LISTED RECORDS:
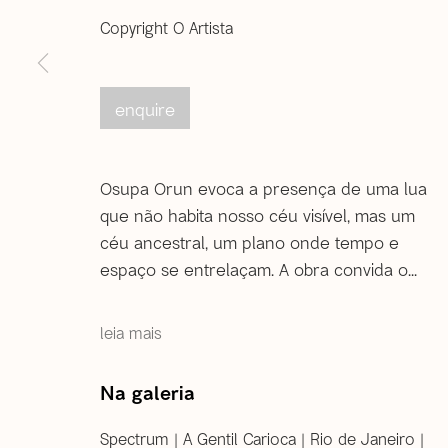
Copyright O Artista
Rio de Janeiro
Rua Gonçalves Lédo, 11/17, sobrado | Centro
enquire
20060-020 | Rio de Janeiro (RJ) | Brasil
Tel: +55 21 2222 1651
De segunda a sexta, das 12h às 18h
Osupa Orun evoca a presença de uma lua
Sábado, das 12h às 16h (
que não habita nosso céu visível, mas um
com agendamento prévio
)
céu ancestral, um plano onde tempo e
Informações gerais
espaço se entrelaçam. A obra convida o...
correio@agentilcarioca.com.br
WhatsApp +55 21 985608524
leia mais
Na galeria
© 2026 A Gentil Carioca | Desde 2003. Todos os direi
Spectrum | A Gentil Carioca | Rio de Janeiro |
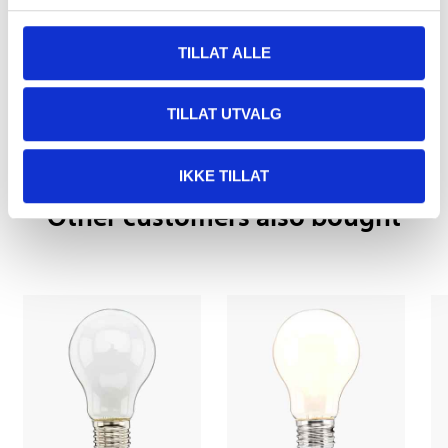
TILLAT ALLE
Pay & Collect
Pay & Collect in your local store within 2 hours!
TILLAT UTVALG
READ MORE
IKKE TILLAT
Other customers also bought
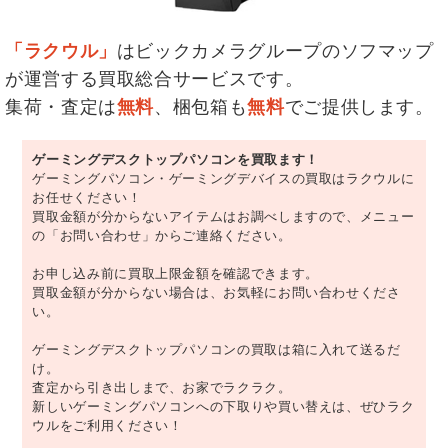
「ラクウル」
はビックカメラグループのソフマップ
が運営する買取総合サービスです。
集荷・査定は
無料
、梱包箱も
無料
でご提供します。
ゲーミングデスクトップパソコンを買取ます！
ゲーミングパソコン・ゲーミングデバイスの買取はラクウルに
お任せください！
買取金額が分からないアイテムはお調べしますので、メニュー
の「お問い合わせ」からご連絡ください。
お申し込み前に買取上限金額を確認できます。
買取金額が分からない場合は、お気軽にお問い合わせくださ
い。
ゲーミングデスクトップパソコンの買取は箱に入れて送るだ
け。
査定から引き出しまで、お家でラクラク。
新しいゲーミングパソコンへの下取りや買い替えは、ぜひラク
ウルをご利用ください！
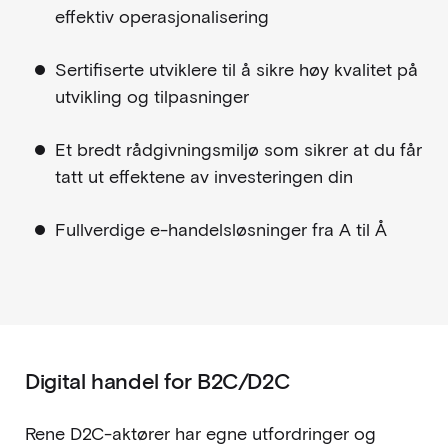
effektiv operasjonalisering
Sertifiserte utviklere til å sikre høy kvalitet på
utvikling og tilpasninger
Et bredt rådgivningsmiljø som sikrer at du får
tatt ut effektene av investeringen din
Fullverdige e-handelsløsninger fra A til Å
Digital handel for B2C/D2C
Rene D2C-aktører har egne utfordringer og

ACTIVITY: Write out again exactly the lines above from the one with "IKKE TILLAT" through the one with "ゲーミングデスクトップパソコンの買取は箱に入れて送るだ", adding no other lines and no pictures.

REPLY TO THE TASK:
IKKE TILLAT
Other customers also bought
「ラクウル」
はビックカメラグループのソフマップ
が運営する買取総合サービスです。
集荷・査定は
無料
、梱包箱も
無料
でご提供します。
ゲーミングデスクトップパソコンを買取ます！
ゲーミングパソコン・ゲーミングデバイスの買取はラクウルに
お任せください！
買取金額が分からないアイテムはお調べしますので、メニュー
の「お問い合わせ」からご連絡ください。
お申し込み前に買取上限金額を確認できます。
買取金額が分からない場合は、お気軽にお問い合わせくださ
い。
ゲーミングデスクトップパソコンの買取は箱に入れて送るだ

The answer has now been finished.